I have been dating my partner for about four years now. Since the beginning of the relationship I’ve been the one paying for everything and being the only one with a car to get us back and forth. She’s been adamant from the start that she wants to make a clothing brand and sell her art but so far it’s not netted anything worthwhile. We recently moved to a big city with new jobs and even now she’s reluctant to find better work to help pay for things. I’ve been the one covering rent and basic necessities. She’s been working less and less and putting more time into this art and I’m left to struggle with the financial load. When I bring this up she says she would rather die than work a regular 9-5 that would not let her do her art. I’m at a crossroads where It feels like she’s just leeching off me and not putting back what I’m putting in. Is it wrong for me to think this way? Im thinking about ending it and moving on but I’m unsure.

TL;DR
Partner refuses to work more to help out and focuses on her art leaving me to recover everything financially. I’m thinking about ending it because I feel like it will never change.

5 comments
  1. She was honest with you. You can only be mad at yourself. You showed up as a traditional man ok with what she wants — and suddenly want to change that — only bad side is what is she doing to further that aside from feeling like a. Imposter or clueless… that’s on her.

    If you are feeling burdened, talk about the situation and that you are actually not that type of man and see if she’s willing to change things.

  2. i think you should end it too. her plans don’t sound very realistic and you’ve already been extremely generous. it’s not fair for you to provide for your girlfriend, you’re both young and you deserve to have a partner that contributes in practical ways that also meet your needs.

  3. It’s great that she has a passion and is pursuing that … but when you bring up your opinion and her immediate reaction is to defend herself and make it all about her , not you or “us” seems very selfish to me. Not a partner and this is not a partnership. If she’s unwilling to compromise or work with you on finding a solution I’d be gone.

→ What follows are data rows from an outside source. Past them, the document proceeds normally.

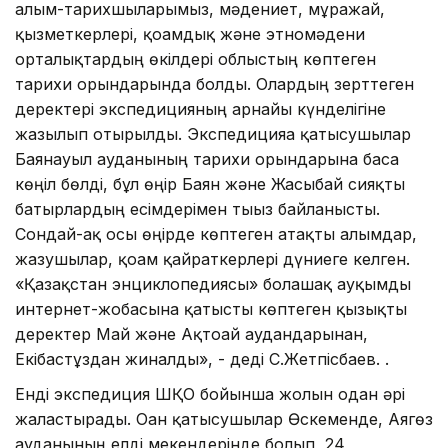
ғалым-тарихшыларымыз, мәдениет, мұражай,
қызметкерлері, қоғамдық және этномәдени
орталықтардың өкілдері облыстың көптеген
тарихи орындарында болды. Олардың зерттеген
деректері экспедицияның арнайы күнделігіне
жазылып отырылды. Экспедицияға қатысушылар
Баянауыл ауданының тарихи орындарына баса
көңіл бөлді, бұл өңір Баян және Жасыбай сияқты
батырлардың есімдерімен тығыз байланысты.
Сондай-ақ осы өңірде көптеген атақты ғалымдар,
жазушылар, қоғам қайраткерлері дүниеге келген.
«Қазақстан энциклопедиясы» болашақ ауқымды
интернет-жобасына қатысты көптеген қызықты
деректер Май және Ақтоғай аудандарынан,
Екібастұздан жиналды», - деді С.Жетпісбаев. .
Енді экспедиция ШҚО бойынша жолын одан әрі
жалғастырады. Оған қатысушылар Өскеменде, Аягөз
ауданының елді мекендерінде болып, 24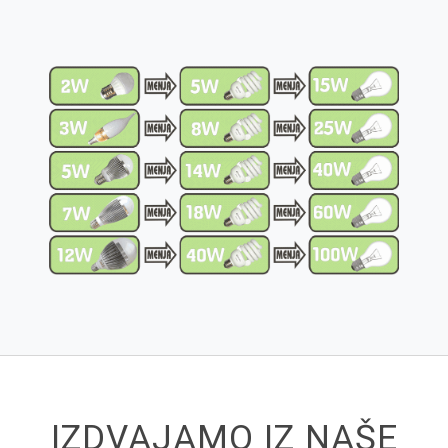
IZDVAJAMO IZ NAŠE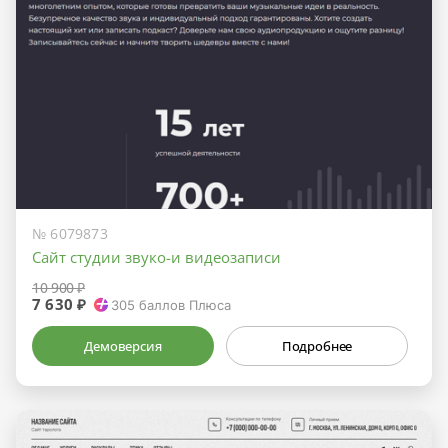
№ 6079873
Сайт студии звуко-и видеозаписи
10 900 ₽
7 630 ₽
305
баллов Плюса
Демоверсия
Подробнее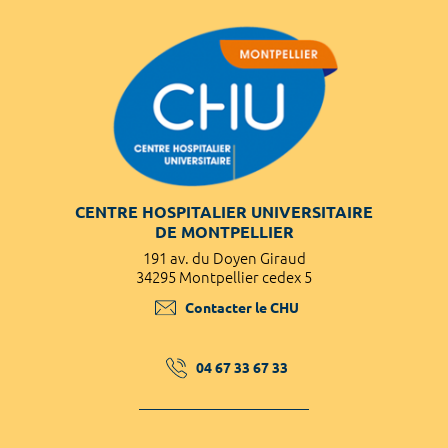
CENTRE HOSPITALIER UNIVERSITAIRE
DE MONTPELLIER
191 av. du Doyen Giraud
34295 Montpellier cedex 5
Contacter le CHU
04 67 33 67 33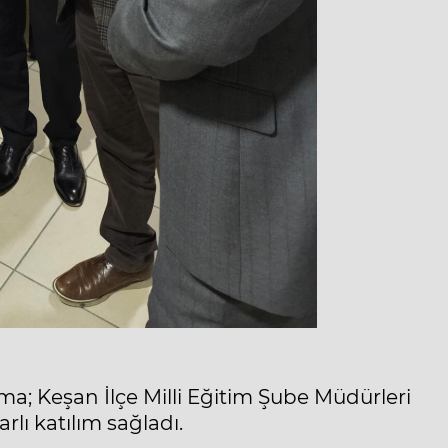
a; Keşan İlçe Milli Eğitim Şube Müdürleri
lı katılım sağladı.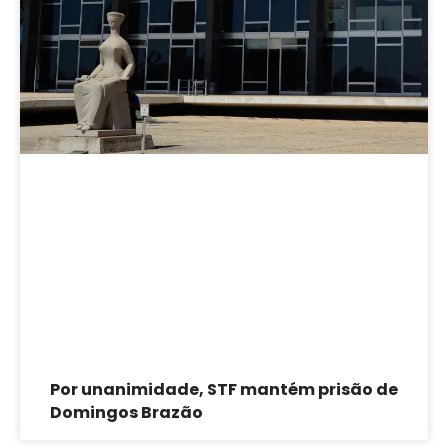
Por unanimidade, STF mantém prisão de
Domingos Brazão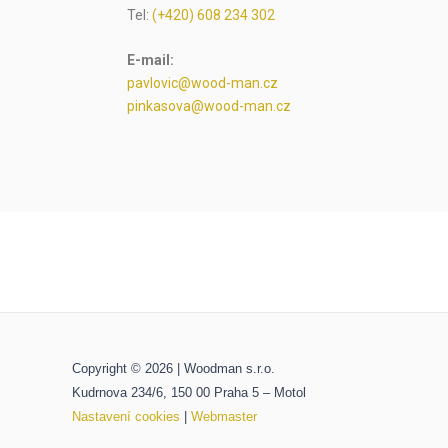
Tel:
(+420) 608 234 302
E-mail:
pavlovic@wood-man.cz
pinkasova@wood-man.cz
Copyright © 2026 | Woodman s.r.o.
Kudrnova 234/6, 150 00 Praha 5 – Motol
Nastavení cookies
|
Webmaster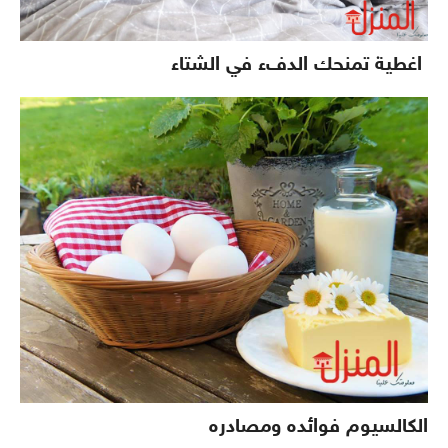
اغطية تمنحك الدفء في الشتاء
الكالسيوم فوائده ومصادره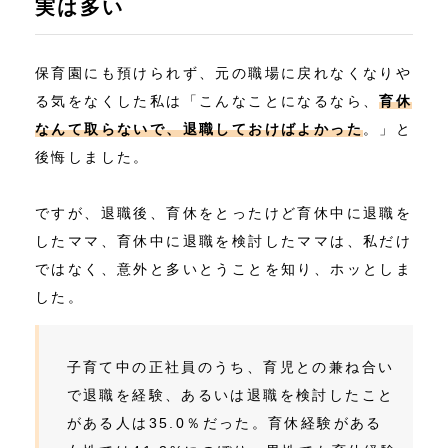
実は多い
保育園にも預けられず、元の職場に戻れなくなりや
る気をなくした私は「こんなことになるなら、
育休
なんて取らないで、退職しておけばよかった
。」と
後悔しました。
ですが、退職後、育休をとったけど育休中に退職を
したママ、育休中に退職を検討したママは、私だけ
ではなく、意外と多いとうことを知り、ホッとしま
した。
子育て中の正社員のうち、育児との兼ね合い
で退職を経験、あるいは退職を検討したこと
がある人は35.0％だった。育休経験がある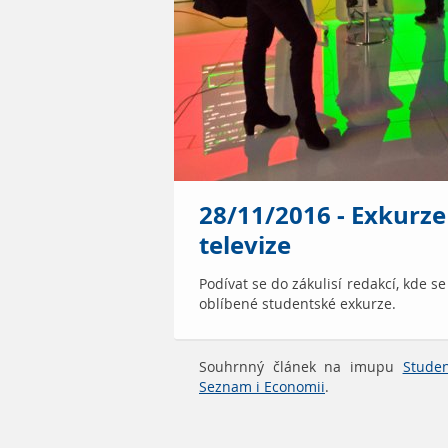
28/11/2016 - Exkurze
televize
Podívat se do zákulisí redakcí, kde se 
oblíbené studentské exkurze.
Souhrnný článek na imupu
Studen
Seznam i Economii
.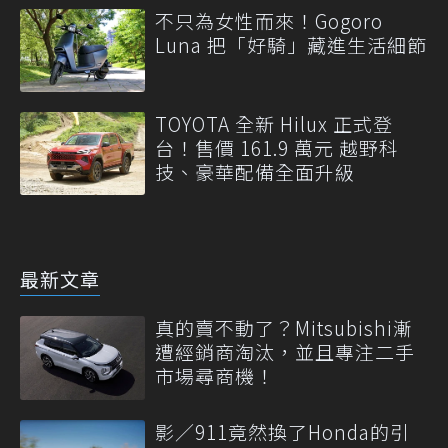
不只為女性而來！Gogoro
Luna 把「好騎」藏進生活細節
TOYOTA 全新 Hilux 正式登
台！售價 161.9 萬元 越野科
技、豪華配備全面升級
最新文章
真的賣不動了？Mitsubishi漸
遭經銷商淘汰，並且專注二手
市場尋商機！
影／911竟然換了Honda的引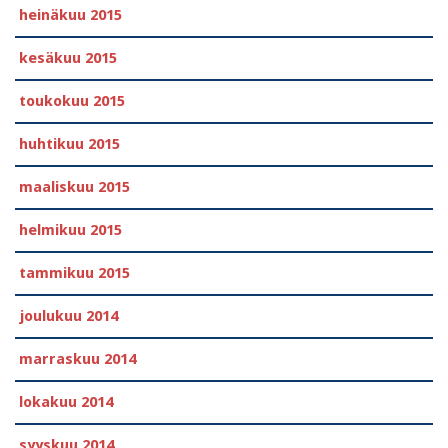
heinäkuu 2015
kesäkuu 2015
toukokuu 2015
huhtikuu 2015
maaliskuu 2015
helmikuu 2015
tammikuu 2015
joulukuu 2014
marraskuu 2014
lokakuu 2014
syyskuu 2014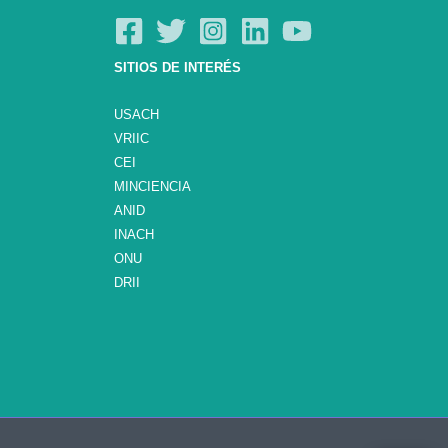
SITIOS DE INTERÉS
USACH
VRIIC
CEI
MINCIENCIA
ANID
INACH
ONU
DRII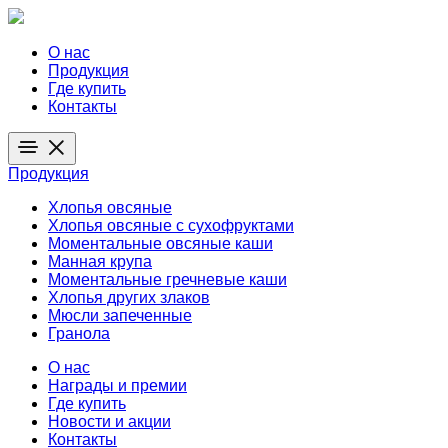
О нас
Продукция
Где купить
Контакты
Продукция
Хлопья овсяные
Хлопья овсяные с сухофруктами
Моментальные овсяные каши
Манная крупа
Моментальные гречневые каши
Хлопья других злаков
Мюсли запеченные
Гранола
О нас
Награды и премии
Где купить
Новости и акции
Контакты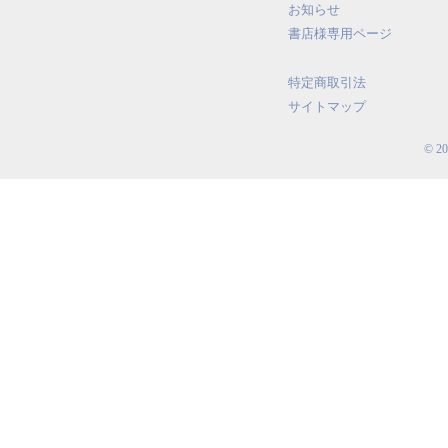
お知らせ
書店様専用ページ
特定商取引法
サイトマップ
© 2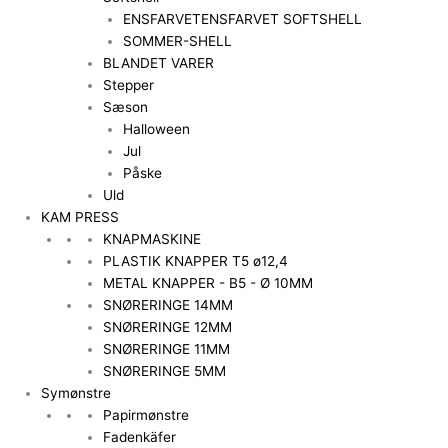
ENSFARVET
ENSFARVET SOFTSHELL
SOMMER-SHELL
BLANDET VARER
Stepper
Sæson
Halloween
Jul
Påske
Uld
KAM PRESS
KNAPMASKINE
PLASTIK KNAPPER T5 ø12,4
METAL KNAPPER - B5 - Ø 10MM
SNØRERINGE 14MM
SNØRERINGE 12MM
SNØRERINGE 11MM
SNØRERINGE 5MM
Symønstre
Papirmønstre
Fadenkäfer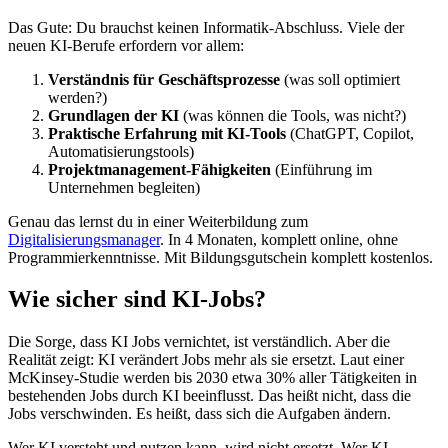
Das Gute: Du brauchst keinen Informatik-Abschluss. Viele der
neuen KI-Berufe erfordern vor allem:
Verständnis für Geschäftsprozesse
(was soll optimiert
werden?)
Grundlagen der KI
(was können die Tools, was nicht?)
Praktische Erfahrung mit KI-Tools
(ChatGPT, Copilot,
Automatisierungstools)
Projektmanagement-Fähigkeiten
(Einführung im
Unternehmen begleiten)
Genau das lernst du in einer Weiterbildung zum
Digitalisierungsmanager
. In 4 Monaten, komplett online, ohne
Programmierkenntnisse. Mit Bildungsgutschein komplett kostenlos.
Wie sicher sind KI-Jobs?
Die Sorge, dass KI Jobs vernichtet, ist verständlich. Aber die
Realität zeigt: KI verändert Jobs mehr als sie ersetzt. Laut einer
McKinsey-Studie werden bis 2030 etwa 30% aller Tätigkeiten in
bestehenden Jobs durch KI beeinflusst. Das heißt nicht, dass die
Jobs verschwinden. Es heißt, dass sich die Aufgaben ändern.
Wer KI versteht und nutzen kann, wird nicht ersetzt. Wer KI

Your goals and hobbies and passions matter too op.

  4. >she says she would rather die than work a regular 9-5

    Guess it’s time for her to put her money where her mouth is.

    She’s been extremely privileged that you have paid for everything, so that she can indulge herself, while you’re the only grown up in the relationship. Everyone works a crappy job they don’t like at some point, because that is just what you have to do as an adult. Your relationship should be a partnership, where you both support each other (financially, emotionally etc). When you’re telling her that you’re struggling and she just doesn’t care, you know you aren’t a team.

  5. I don’t have to read further than the headline — if you’re calling your own girlfriend a “leech,” you need to not be dating her because you don’t respect her. For both your sakes, break up.